Stored data entries:
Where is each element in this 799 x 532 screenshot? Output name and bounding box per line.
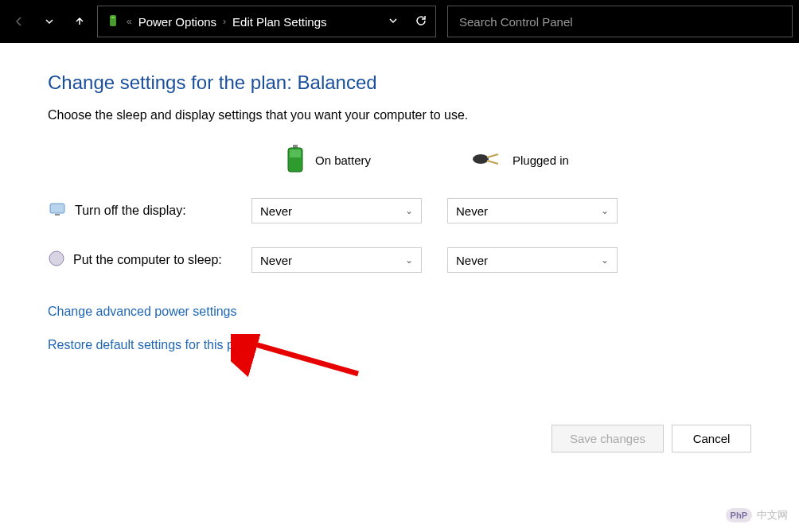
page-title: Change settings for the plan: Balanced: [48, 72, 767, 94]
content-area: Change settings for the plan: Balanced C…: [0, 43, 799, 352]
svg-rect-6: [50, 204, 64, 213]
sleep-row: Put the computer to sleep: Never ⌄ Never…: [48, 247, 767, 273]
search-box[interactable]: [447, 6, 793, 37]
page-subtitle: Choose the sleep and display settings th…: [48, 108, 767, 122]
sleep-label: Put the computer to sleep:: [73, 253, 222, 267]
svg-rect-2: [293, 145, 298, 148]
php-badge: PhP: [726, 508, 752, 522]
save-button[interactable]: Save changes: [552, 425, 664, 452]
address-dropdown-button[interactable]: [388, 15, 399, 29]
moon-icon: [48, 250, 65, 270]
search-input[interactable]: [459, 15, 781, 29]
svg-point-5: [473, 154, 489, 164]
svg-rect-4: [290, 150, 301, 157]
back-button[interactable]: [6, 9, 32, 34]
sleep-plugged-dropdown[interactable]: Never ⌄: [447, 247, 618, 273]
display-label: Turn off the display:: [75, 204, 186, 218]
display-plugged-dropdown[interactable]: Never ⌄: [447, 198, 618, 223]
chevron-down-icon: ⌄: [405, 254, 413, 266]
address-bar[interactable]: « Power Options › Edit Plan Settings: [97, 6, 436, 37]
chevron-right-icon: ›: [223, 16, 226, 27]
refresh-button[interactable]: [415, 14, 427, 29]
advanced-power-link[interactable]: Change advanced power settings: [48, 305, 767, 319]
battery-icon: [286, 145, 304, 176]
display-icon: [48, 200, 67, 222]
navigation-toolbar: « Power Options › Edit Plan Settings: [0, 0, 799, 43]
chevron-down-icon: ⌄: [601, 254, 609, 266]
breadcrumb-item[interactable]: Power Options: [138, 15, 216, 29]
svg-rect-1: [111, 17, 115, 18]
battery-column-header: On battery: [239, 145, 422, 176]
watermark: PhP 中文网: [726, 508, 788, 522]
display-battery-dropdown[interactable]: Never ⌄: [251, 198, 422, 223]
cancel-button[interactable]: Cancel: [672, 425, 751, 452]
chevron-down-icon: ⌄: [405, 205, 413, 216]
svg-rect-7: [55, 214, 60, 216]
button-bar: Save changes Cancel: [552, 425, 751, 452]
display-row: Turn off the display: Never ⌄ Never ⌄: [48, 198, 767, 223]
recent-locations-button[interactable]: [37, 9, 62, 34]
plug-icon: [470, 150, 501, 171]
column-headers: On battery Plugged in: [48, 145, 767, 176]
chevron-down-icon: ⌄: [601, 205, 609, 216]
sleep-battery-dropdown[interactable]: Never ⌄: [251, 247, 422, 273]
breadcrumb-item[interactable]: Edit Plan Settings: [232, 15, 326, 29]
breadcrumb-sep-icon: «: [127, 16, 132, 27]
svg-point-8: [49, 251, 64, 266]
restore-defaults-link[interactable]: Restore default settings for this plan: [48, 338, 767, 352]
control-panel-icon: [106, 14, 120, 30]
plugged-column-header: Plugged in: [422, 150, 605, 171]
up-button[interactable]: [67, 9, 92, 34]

...

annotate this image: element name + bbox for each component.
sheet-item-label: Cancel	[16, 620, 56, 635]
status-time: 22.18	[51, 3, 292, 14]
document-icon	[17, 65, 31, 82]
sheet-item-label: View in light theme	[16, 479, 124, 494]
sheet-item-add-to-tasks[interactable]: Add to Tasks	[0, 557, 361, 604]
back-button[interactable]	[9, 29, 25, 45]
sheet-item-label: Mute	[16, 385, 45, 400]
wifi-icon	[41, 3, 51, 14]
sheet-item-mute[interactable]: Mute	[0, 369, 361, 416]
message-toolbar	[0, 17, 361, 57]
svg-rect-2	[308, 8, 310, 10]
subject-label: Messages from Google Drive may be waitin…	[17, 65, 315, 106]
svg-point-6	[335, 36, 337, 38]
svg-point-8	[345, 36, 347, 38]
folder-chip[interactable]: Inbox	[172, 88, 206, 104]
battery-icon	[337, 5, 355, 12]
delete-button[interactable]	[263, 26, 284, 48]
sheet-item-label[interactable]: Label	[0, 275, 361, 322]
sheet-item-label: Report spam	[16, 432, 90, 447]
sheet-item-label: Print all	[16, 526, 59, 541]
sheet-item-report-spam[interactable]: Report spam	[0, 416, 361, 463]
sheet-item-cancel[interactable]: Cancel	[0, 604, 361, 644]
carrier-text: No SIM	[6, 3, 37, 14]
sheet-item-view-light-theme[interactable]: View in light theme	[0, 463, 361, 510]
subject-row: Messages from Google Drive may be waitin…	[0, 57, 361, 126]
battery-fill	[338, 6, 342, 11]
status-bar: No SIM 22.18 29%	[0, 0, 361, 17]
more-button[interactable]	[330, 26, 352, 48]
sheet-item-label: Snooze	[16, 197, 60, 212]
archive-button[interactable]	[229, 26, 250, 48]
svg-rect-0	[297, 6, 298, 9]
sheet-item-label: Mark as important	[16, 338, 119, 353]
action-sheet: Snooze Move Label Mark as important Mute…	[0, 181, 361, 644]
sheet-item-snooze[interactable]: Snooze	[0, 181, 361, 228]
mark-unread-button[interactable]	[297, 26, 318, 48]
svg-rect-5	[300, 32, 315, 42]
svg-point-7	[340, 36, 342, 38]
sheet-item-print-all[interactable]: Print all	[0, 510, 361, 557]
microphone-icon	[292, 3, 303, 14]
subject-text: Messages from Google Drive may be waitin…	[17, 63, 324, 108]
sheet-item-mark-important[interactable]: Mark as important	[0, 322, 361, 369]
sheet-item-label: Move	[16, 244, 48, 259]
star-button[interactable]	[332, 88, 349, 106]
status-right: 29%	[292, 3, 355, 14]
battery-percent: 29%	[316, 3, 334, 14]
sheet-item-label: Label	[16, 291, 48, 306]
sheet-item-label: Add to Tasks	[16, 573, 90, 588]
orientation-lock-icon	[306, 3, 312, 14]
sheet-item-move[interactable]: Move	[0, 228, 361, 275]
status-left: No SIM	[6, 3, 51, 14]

__Task instructions__
Filter the preceding entries down to the lines with "Turn".

__Output below__
display-label: Turn off the display:: [75, 204, 186, 218]
display-row: Turn off the display: Never ⌄ Never ⌄: [48, 198, 767, 223]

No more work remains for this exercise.